(Work instruction) Among the lines below, count those with the word "return". Answer with the number only.

(The data)
[Start of Attachment]
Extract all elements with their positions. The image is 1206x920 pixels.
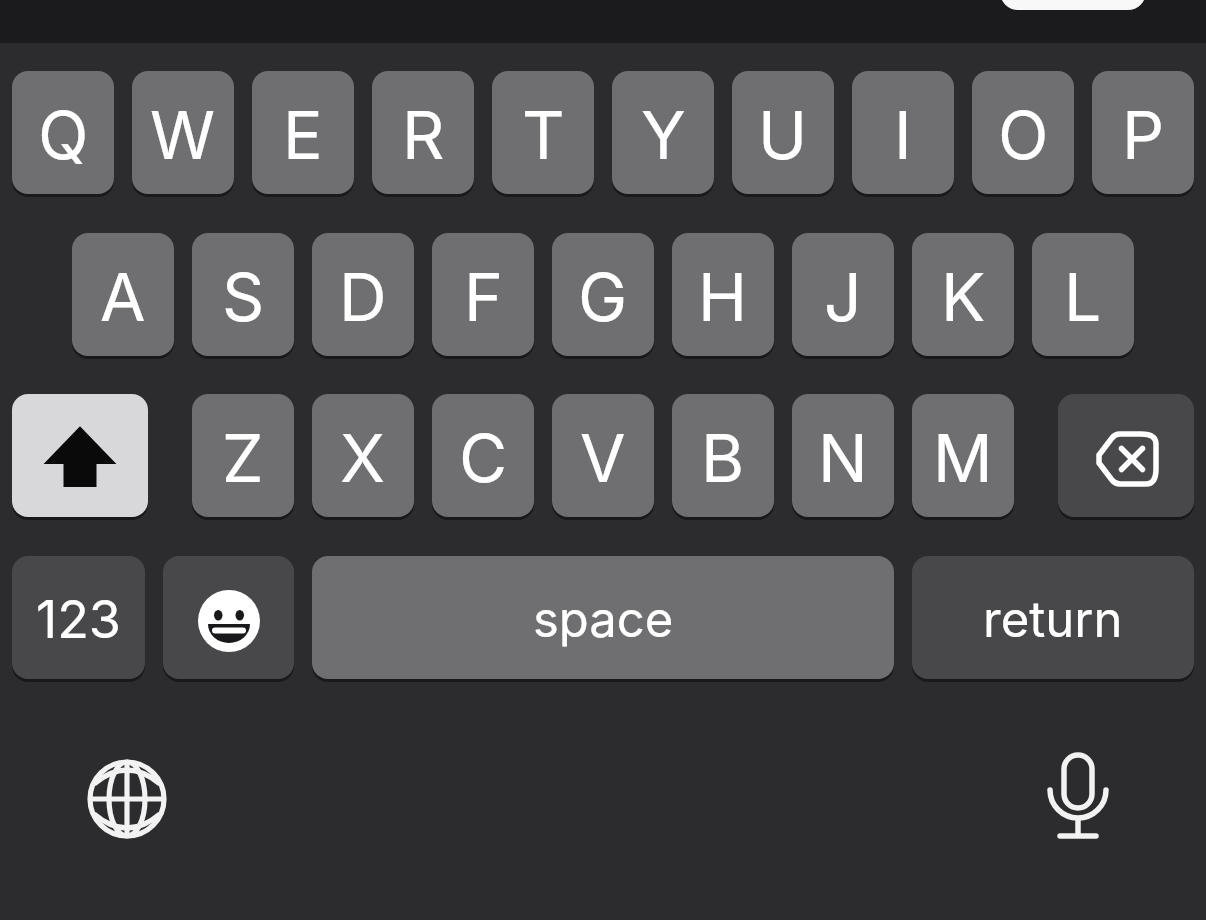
staticText: S	[222, 257, 265, 337]
staticText: M	[933, 418, 993, 498]
staticText: Q	[38, 95, 89, 175]
button[interactable]: I	[852, 71, 954, 194]
staticText: 123	[36, 588, 121, 651]
staticText: X	[340, 418, 386, 498]
staticText: Y	[641, 95, 686, 175]
staticText: C	[459, 418, 508, 498]
staticText: U	[758, 95, 808, 175]
button[interactable]: Y	[612, 71, 714, 194]
button[interactable]: U	[732, 71, 834, 194]
button[interactable]: K	[912, 233, 1014, 356]
button[interactable]: return	[912, 556, 1194, 679]
button[interactable]: F	[432, 233, 534, 356]
button[interactable]: space	[312, 556, 894, 679]
button[interactable]: M	[912, 394, 1014, 517]
staticText: R	[402, 95, 445, 175]
button[interactable]: Z	[192, 394, 294, 517]
button[interactable]: T	[492, 71, 594, 194]
button[interactable]: L	[1032, 233, 1134, 356]
button[interactable]	[1043, 748, 1113, 843]
staticText: Z	[222, 418, 264, 498]
staticText: F	[464, 257, 503, 337]
staticText: B	[701, 418, 745, 498]
staticText: D	[339, 257, 387, 337]
button[interactable]	[163, 556, 294, 679]
button[interactable]: R	[372, 71, 474, 194]
staticText: L	[1064, 257, 1102, 337]
staticText: return	[983, 590, 1123, 649]
staticText: W	[150, 95, 216, 175]
button[interactable]: Q	[12, 71, 114, 194]
staticText: K	[941, 257, 986, 337]
button[interactable]: W	[132, 71, 234, 194]
button[interactable]: B	[672, 394, 774, 517]
staticText: P	[1122, 95, 1165, 175]
button[interactable]: A	[72, 233, 174, 356]
staticText: space	[533, 590, 674, 649]
button[interactable]: E	[252, 71, 354, 194]
button[interactable]: S	[192, 233, 294, 356]
staticText: I	[894, 95, 912, 175]
staticText: E	[283, 95, 323, 175]
button[interactable]: 123	[12, 556, 145, 679]
button[interactable]: D	[312, 233, 414, 356]
staticText: G	[578, 257, 628, 337]
button[interactable]	[1058, 394, 1194, 517]
button[interactable]: N	[792, 394, 894, 517]
button[interactable]: J	[792, 233, 894, 356]
button[interactable]: G	[552, 233, 654, 356]
staticText: N	[818, 418, 868, 498]
staticText: O	[998, 95, 1049, 175]
staticText: J	[824, 257, 862, 337]
button[interactable]: C	[432, 394, 534, 517]
staticText: V	[580, 418, 626, 498]
button[interactable]: X	[312, 394, 414, 517]
button[interactable]	[12, 394, 148, 517]
button[interactable]: O	[972, 71, 1074, 194]
button[interactable]: P	[1092, 71, 1194, 194]
staticText: H	[698, 257, 748, 337]
button[interactable]: V	[552, 394, 654, 517]
button[interactable]	[84, 753, 170, 839]
button[interactable]: H	[672, 233, 774, 356]
staticText: T	[522, 95, 565, 175]
staticText: A	[100, 257, 146, 337]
[End of Attachment]
(Task output) 2